When's the last time you ever gave out a compliment? I mean, even to someone you're arguing against. This isn't a debate, you don't get points for valid information you bring to the table. This is a guy, who works a job, and just wants to share a bit of his life with you. The least you can say is, "Hey, bud, thanks for offering up your opinion. I don't agree with you, but, still, you put yourself out there... and that means something."

Instead of, "Well, now you're just arguing semantics," or "If that's what you think, I'll just bow out of this right now, go someplace where people are going to look at the real facts," or " they support the stubborn so long as the stubborn support them."

And, at some point, you just have to grow a thick skin if you're going to express your opinion like that. There's freedom of speech here, but that goes both ways. You can't put your opinion out there, and not expect positive and negative feedback. Some people don't know how to argue, so they'll go for cheap shots, they'll go for below the belt kinda things. Age, religion, hell, even your expertise. You don't throw your education in anyone's face, but even mentioning it could make someone feel like if they're just some high school graduate their opinion isn't important enough.

Lighten up. This isn't a debate class... this is a bulletin board. Some people are idiots, some people have stupid opinions, but it doesn't matter, they're all people, and they all deserve a little respect... even if they don't respect you. It's called being the better man. Sometimes, you gotta be the better man, walk away, or whatever.

Even if you know they're wrong... and 9 times out of 10, they are.
 
nushu2 said:
Hey Joe

I've stayed away from those arguments about religion and politics but it wasn't because of the way you argued.

Haven't you learned yet that we don't have any right to an opinion. We're not women. They'll let us know what our opinion ought to be. It might even be logical. Oops, is that another argument?

Why did you post this on this thread?
 
gauchecritic said:
Remember that the maxim "Never apologise" carries with it the burden of never saying anything that you ought to apologise for.

Gauche

As always, brilliant. :rose:



Um, Joe?

I apologize for telling you to fuck off.

:rose:
 
gauchecritic said:
[avuncular] Joe, Joe, Joe. Lad, lad, lad. [/avuncular]

Gauche. In all sincerity, you are a brilliant writer. I had almost forgotten.
 
Seriously now...

Joe, you piss me off sometimes. I disagree with you often. But so what?

If you enjoy being here then stay. Fuck anybody who says otherwise.


I promise to continue to disagree with you sometimes and agree others. I promise to tell you what I really think. I promise that I will never tell you you have no right to be here.

Fuck em if they can't take a joke. Joke em if they can't take a fuck. You have paid your dues.
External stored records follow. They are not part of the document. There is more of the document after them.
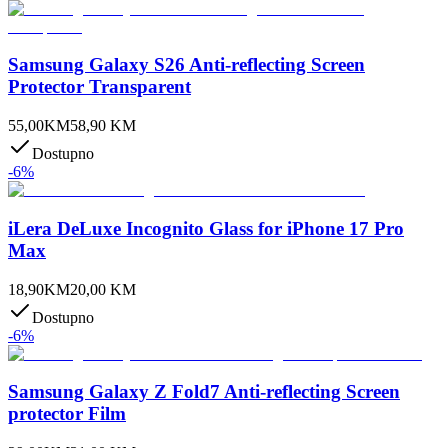
Samsung Galaxy S26 Anti-reflecting Screen
Protector Transparent
55,00
KM
58,90
KM
Dostupno
-
6
%
iLera DeLuxe Incognito Glass for iPhone 17 Pro
Max
18,90
KM
20,00
KM
Dostupno
-
6
%
Samsung Galaxy Z Fold7 Anti-reflecting Screen
protector Film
What you do with the membership is up to you.
 
Text on a screen is easy to misinterpret.

What you intend to say and what the reader understands from the bare text can be very different.

When talking face to face, visual clues, body language and tone of voice all modify what you say.

For example, in a face to face situation think of how many ways it is possible to say:

"I didn't know that"

You can convey surprise, thanks for the information; that what was previously said was irrelevant or inappropriate - I could go on.

On a screen only the context can make the statement specific.

Irony, satire and almost any humour are difficult to transmit clearly.

The members of the AH come from a variety of cultures with different uses of the English language. What one may read as "X" another might read as "Y" and that is true just in the UK. In the vastness of the US language clues vary widely. Then there are those among us whose native language is not English...

I am constantly surprised that we understand each other so well.